La jeunesse se jette dans la lutte contre la réforme des retraites

Lors de la manifestation du 7 février, beaucoup de  jeunes étudiants se sont montrés mobilisés et solidaires dans le cortège de l’UNEF, l’Union nationale des étudiants de France.  

Des étudiants dans le cortège de l’Union des étudiants de France. Crédit : JULIEN DE ROSA / AFP

Il est 13h à Strasbourg Saint-Denis, une heure avant le début de la manifestation les manifestants se dirigent vers Garnier. On entend au loin les voix et les chants dont l’écho naît de l’opéra. Le clapotis de la manifestation résonne déjà sur le boulevard. La vague semble reculer pour mieux s’abattre sur le pavé qui mènera à République. Les prostituées sont toujours postées devant la société générale de Strasbourg Saint-Denis, prêtent à la recevoir de plein fouet. Au loin, la rumeur du cortège émane déjà de Richelieu-Drouot. 

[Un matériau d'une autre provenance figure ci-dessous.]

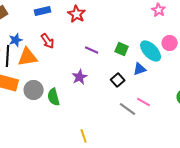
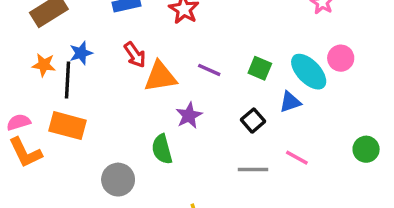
orange triangle: (28, 57) -> (160, 77), moved
gray circle: (34, 90) -> (118, 180), moved
green semicircle: (54, 97) -> (162, 149), moved
gray line: (128, 109) -> (253, 169), moved, turned -36

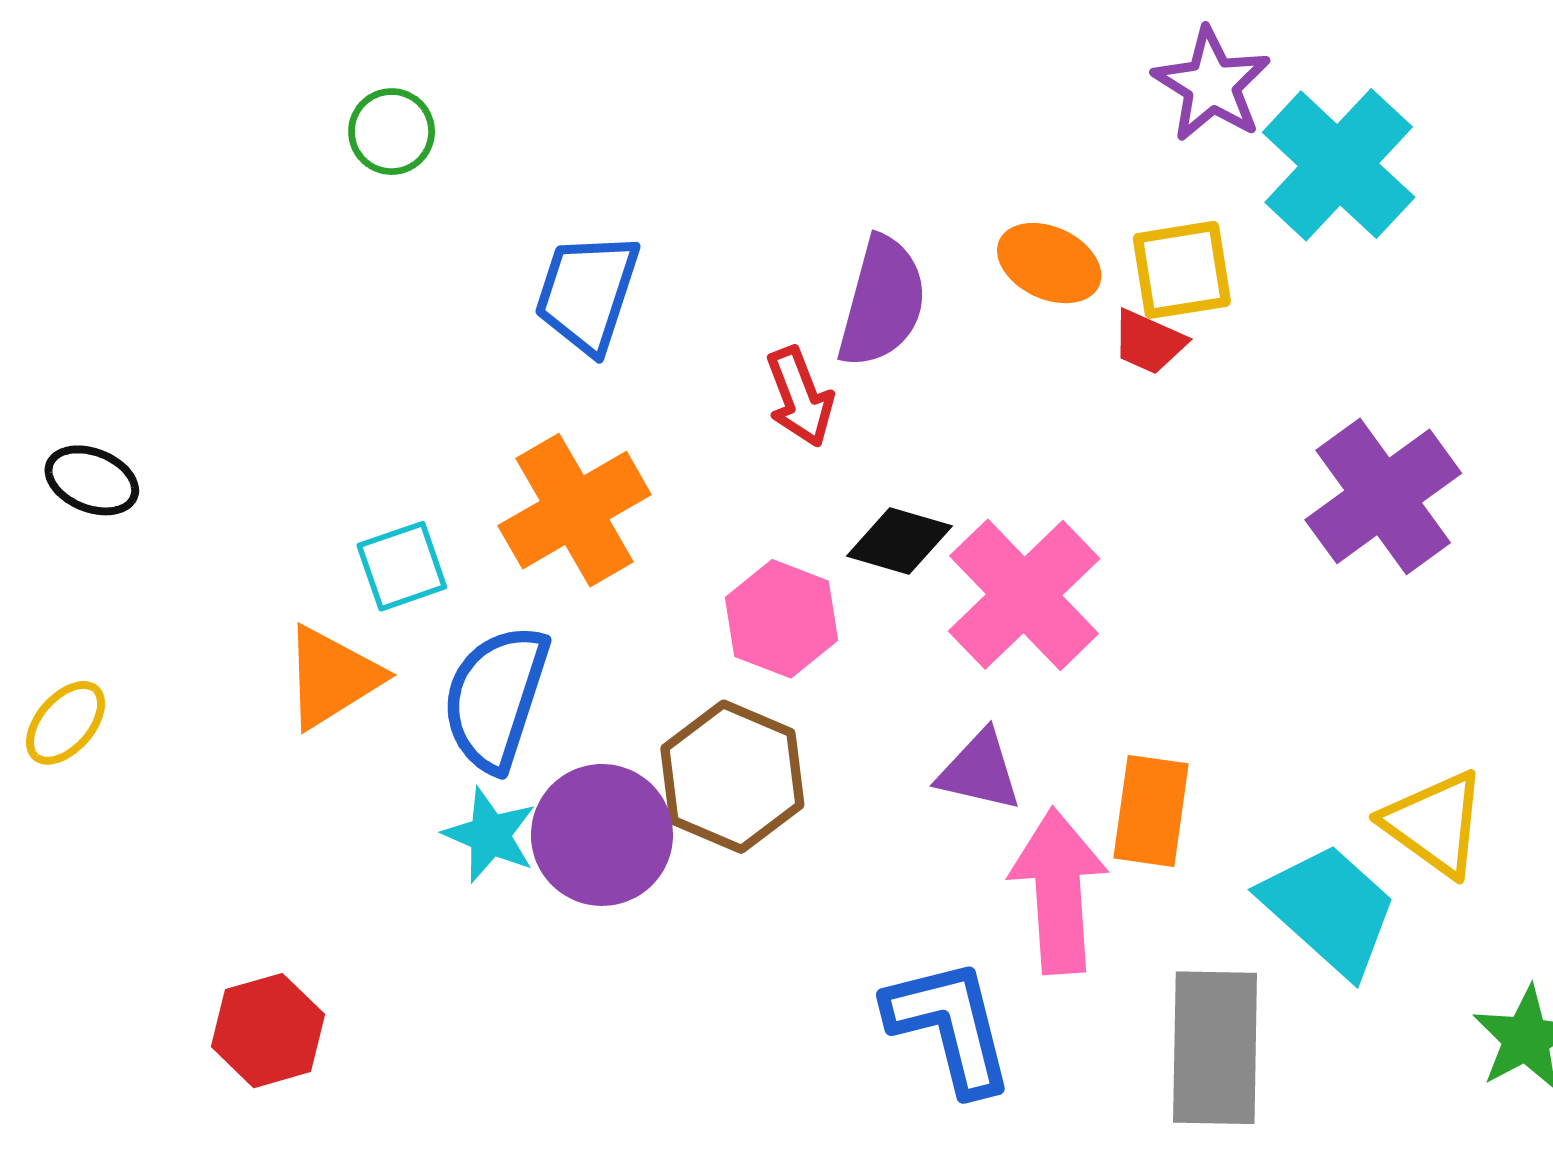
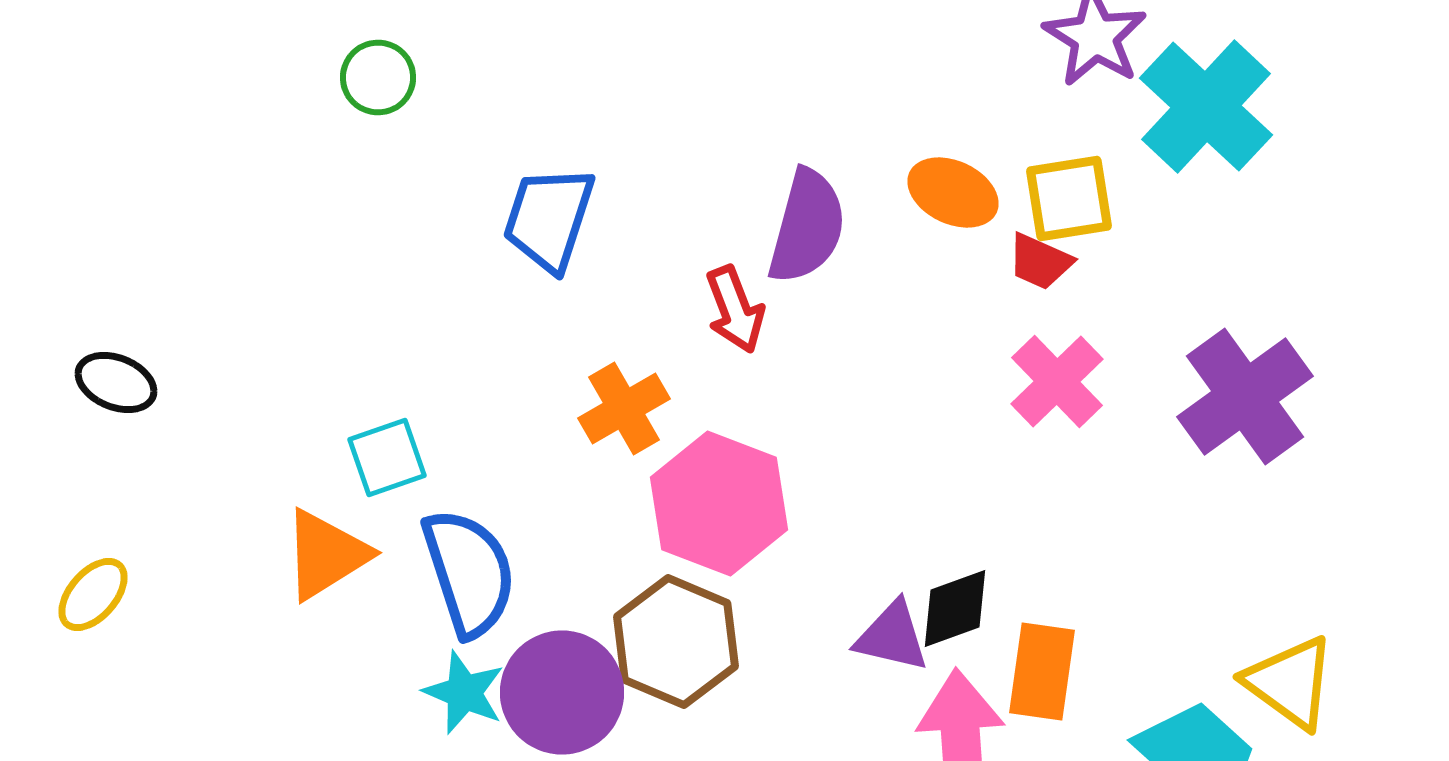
orange cross: (575, 510) -> (624, 408), moved, size x0.7
black diamond: (899, 541) -> (955, 608), moved, turned -36
pink cross: (1024, 595) -> (1057, 382), moved, size x0.7
pink hexagon: (782, 619) -> (719, 504), size x1.4
blue semicircle: (496, 698) -> (469, 572), turned 144

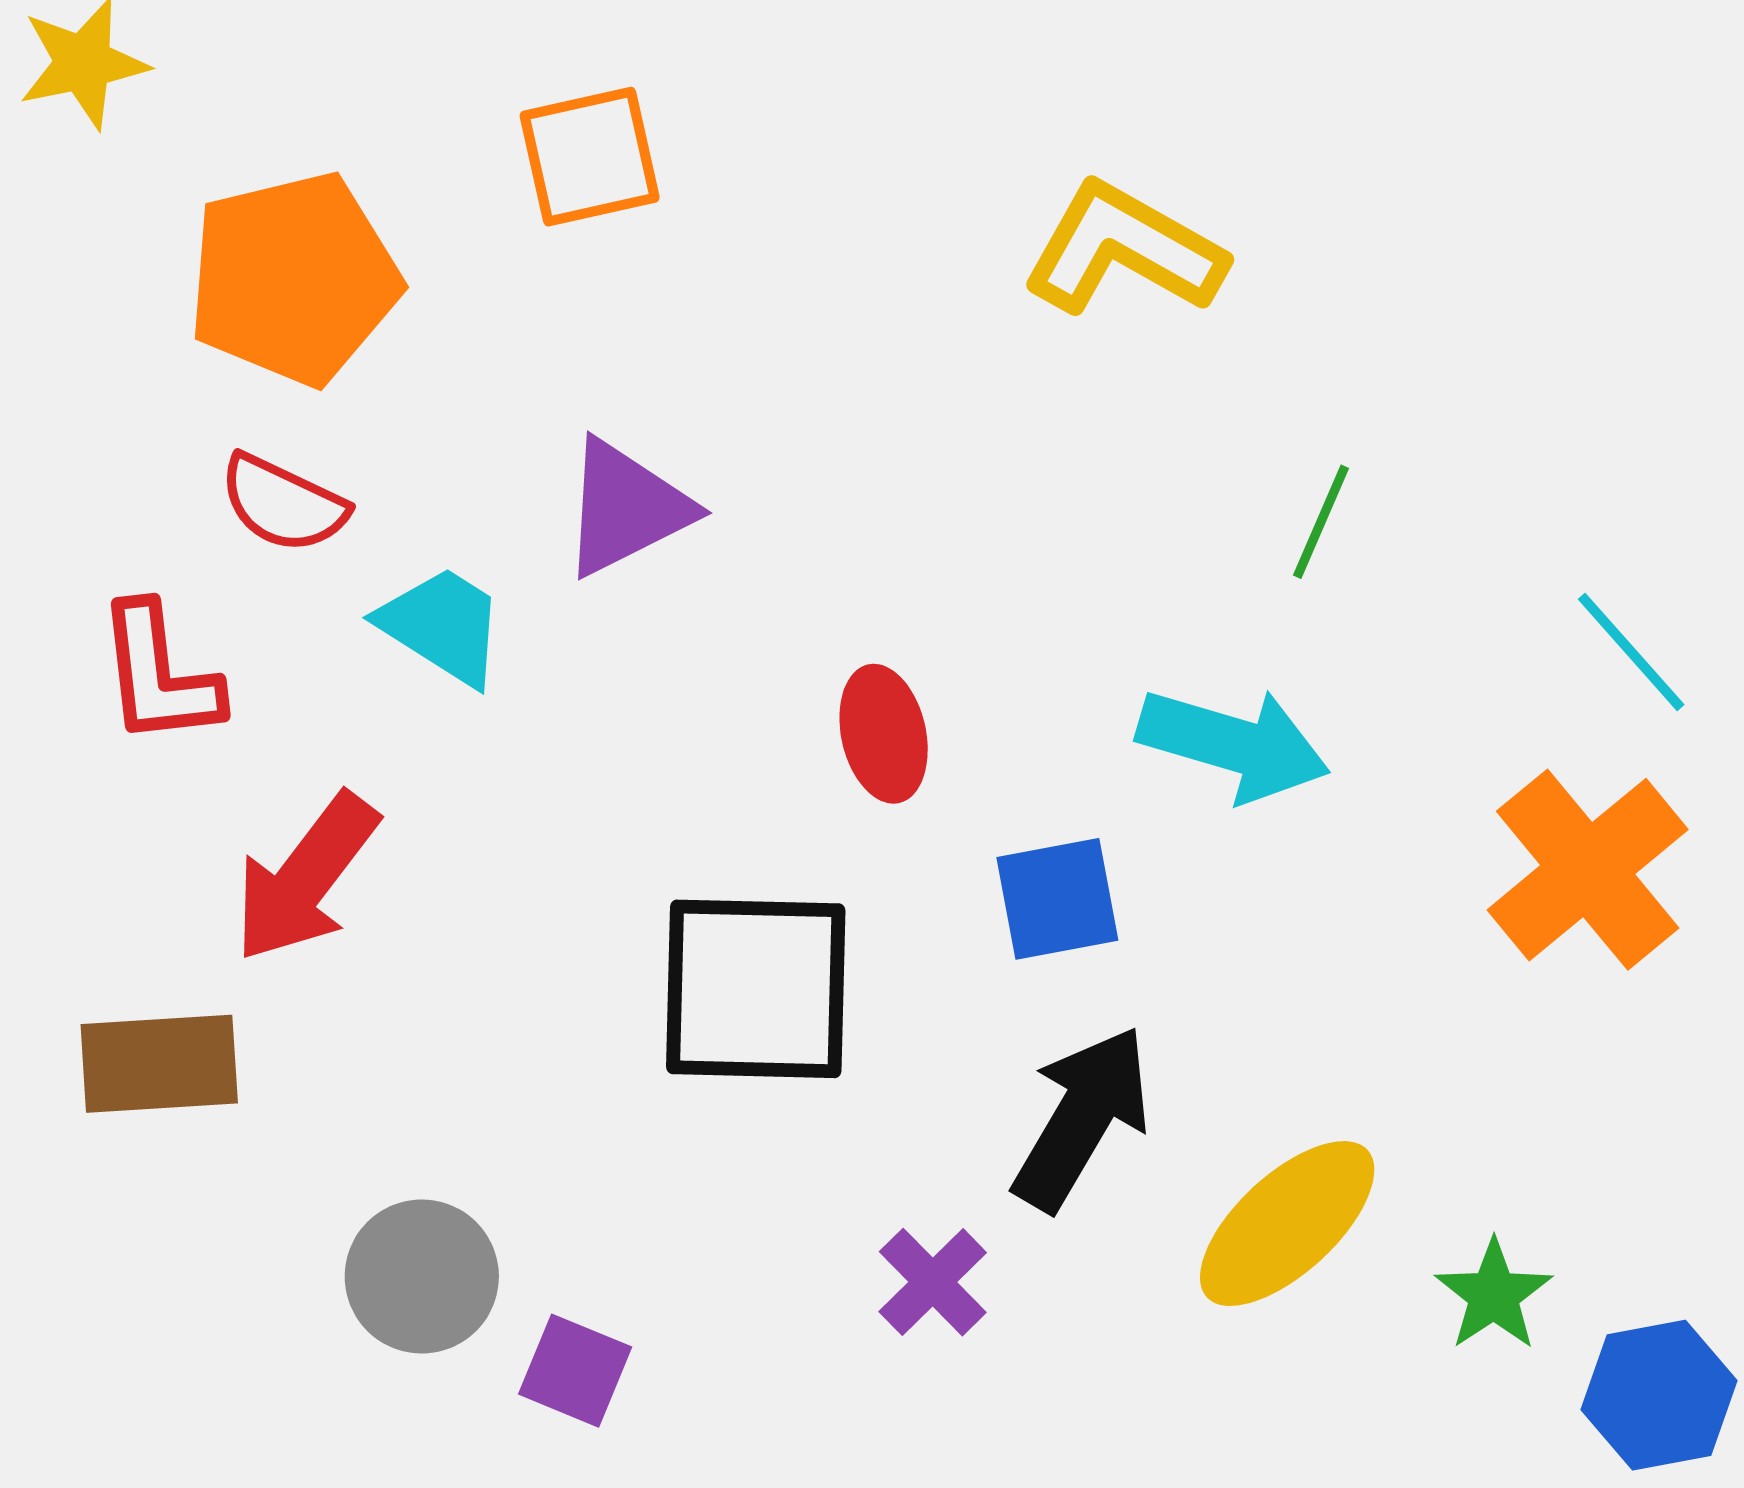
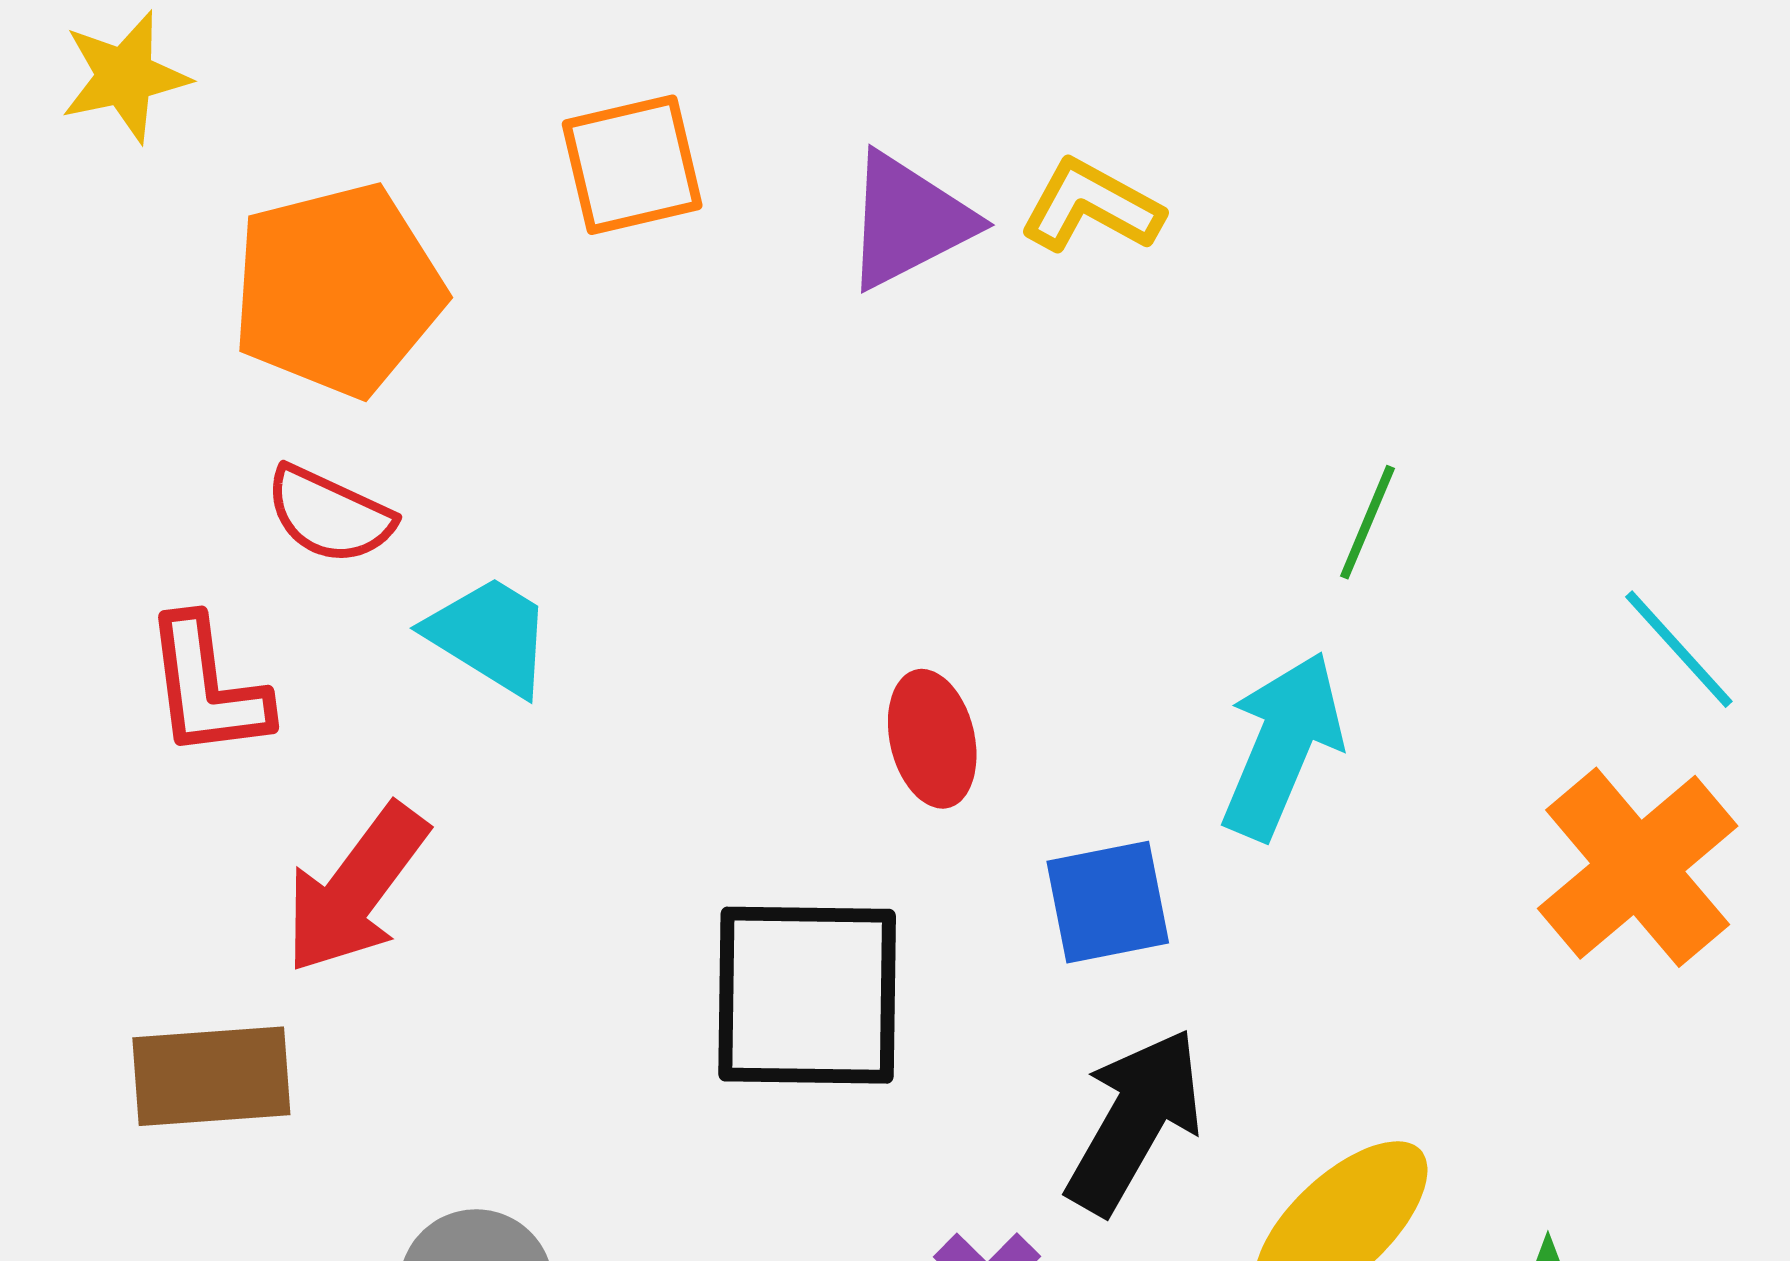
yellow L-shape: (1124, 249) -> (1091, 206), moved, size x0.7
purple triangle: (626, 508) -> (908, 221), moved
cyan arrow: (1233, 744) -> (1282, 746), turned -83

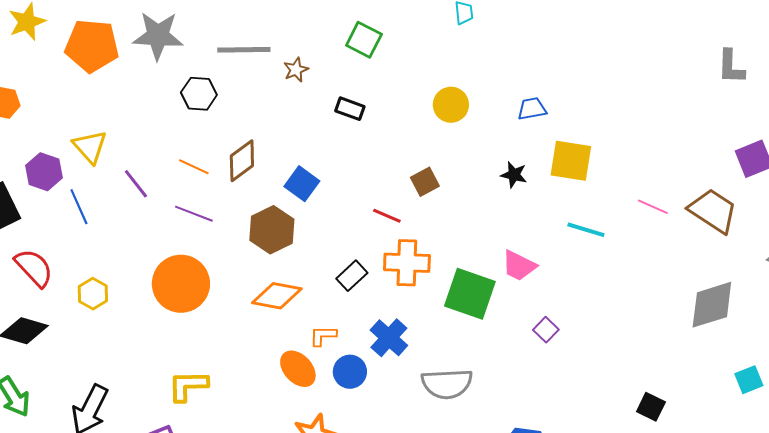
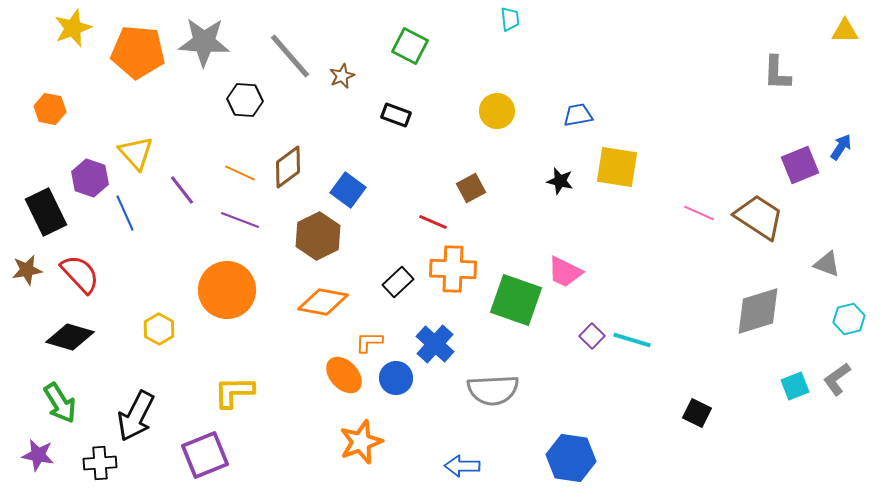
gray line: (244, 50) -> (290, 56), turned 50
cyan line: (586, 230) -> (632, 340), moved
yellow hexagon: (93, 294) -> (159, 329), moved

Dans une combinaison de Casimir une jeune femme, la trentaine, ambiance les grévistes CFDT et leurs 60 printemps au son des hits des années 2000. Les spectateurs postés sur les hauteurs du boulevard sourient. Les deux jeunes étudiantes qui s’étaient égarées dans les rangs de la CFDT se sont mises à l’écart pour attendre qu’ils passent et emboîter le pas.  

Un petit cortège suit la foule orangée, c’est celui de  l’UNEF. Les grévistes d’une vingtaine d’années chantent en cœur des paroles de 68 tandis que leurs aînés se trémoussent sur Britney Spear juste devant. Un jeune homme vêtu d’un gilet jaune hurle dans un micro  du haut de son camion, ses mèches bouclés tombent sur ses yeux. Il semble tenace du haut de son petit camion marqué du signe Renault. 

Sur la banderole du cortège on lit « Les jeunes contre la réforme des retraites » et on entend chanter derrière elle: «  Macron nous fait la guerre et sa police aussi, mais on reste deter pour bloquer le pays ». L’effervescence du groupe et les chants illuminent les visages. Planté sur la côte bretonne, le groupe aurait l’air d’une colonie de vacances. Mais dans le chahut du boulevard Saint-Denis, la légèreté de cette jeunesse semble porter d’autant plus la manifestation. La houle du groupe bat en rythme. Par interstices de dix minutes, le cortège enchaîne les sit-in de 30 secondes suivis de courses effrénées pour réformer le bras de manif qui se dirige vers République.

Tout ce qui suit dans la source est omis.